The Japanese Ministry of Economy, Trade and Industry (METI) has proposed new legislation to revise regulation of spent nuclear fuel. The bill will require nuclear power companies to reprocess all spent fuel and it bans all other methods of nuclear waste disposal. The bill will establish special corporations who will charge the utilities for spent fuel reprocessing, which is very expensive and has been resisted by the utilities. Almost $18 billion has been invested in the construction of a reprocessing plant in Rokkasho, Japan, but it has been plagued by technical problems since beginning “test operation” in 2004. This information comes from Professor Hiroshi Yoshida from the Tokyo University of Agriculture and Technology.
On Thursday February 4 the Solicitor General filed a brief with the U.S. Supreme Court opposing a stay of EPA’s Clean Power Plan (CPP) pending the D.C. Circuit’s consideration of legal challenges to it. The D.C. Circuit denied a stay on January 21, but several states, utilities and coal industry groups are taking the unusual step of asking the Supreme Court to intervene and issue a stay. The Solicitor General argued that there is no precedent for the Court to grant the stay request and that deadlines established by the CPP will not take effect until long after the litigation is finished. The government noted that the D.C. Circuit is giving the case expedited treatment and is likely to resolve the legal challenges by late summer or early fall. While initial state compliance plans are due in September, states easily can obtain a two-year delay of this requirement and do not have to begin compliance until 2022 with full compliance not required until 2030. The government dismissed claims that the CPP unconstitutionally “comandeers” state power in violation of the Tenth Amendment, noting that any state simply can refuse to file a compliance plan and EPA will then adopt its own federal plan for the state.
Of February 1 a federal district court in Norfolk, Virginia imposed a $13 million fine on Lumber Liquidators for illegal importation of hardwood flooring in violation of the Lacey Act. The fine is the largest ever under the Lacey Act, which prohibits the importation of lumber illegally harvested in another country. The hardwood imported by Lumber Liquidators was illegally logged in eastern Russia in the protected habitat of the Siberian tiger. It was then mislabeled and shipped through China to the United States. The company pled guilty to the charges last October. It will be placed on five years of organizational probation and must implement a government-approved environmental compliance plan that will include independent audits.
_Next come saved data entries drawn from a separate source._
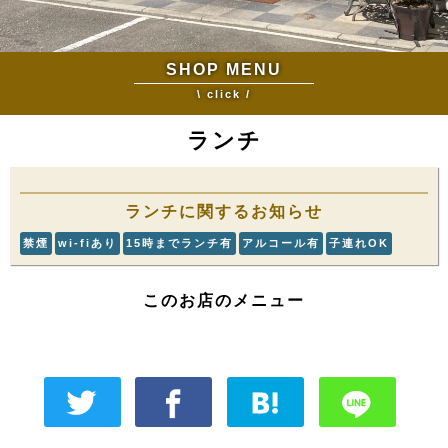
SHOP MENU
\ click /
ランチ
ランチに関するお知らせ
禁煙
wi-fiあり
15時までランチ有
アルコール有
子連れOK
このお店のメニュー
On Tuesday February 2 both the State of California and Los Angeles County filed charges against Southern California Gas Co., a division of Sempra Energy, for the massive methane leak that has been occurring since October at the company’s Aliso Canyon natural gas storage facility. The county’s charges include four misdemeanor counts of failing to report releases of hazardous materials while the state’s charges accuse the company of violating state health and safety laws by failing to control the release. More than 20 private lawsuits also have been filed against the company.
On Tuesday February 9 I will be speaking at a luncheon program at the Cato Institute’s Hayek Auditorium to discuss a new edition of the book Cornerstone of Liberty: Property Rights in 21st Century America by Timothy and Christina Sandefur of the Pacific Legal Foundation and the Goldwater Institute.
1 comment:
Thank you for including the destruction of rain forest in your analysis, Prof. Percival.
We ignore ecosystems and their inhabitants at our peril. Ecosystems, and the species they rely on, have been saving us since we lit the first fire, but we want to reward them with further destruction from "green energy."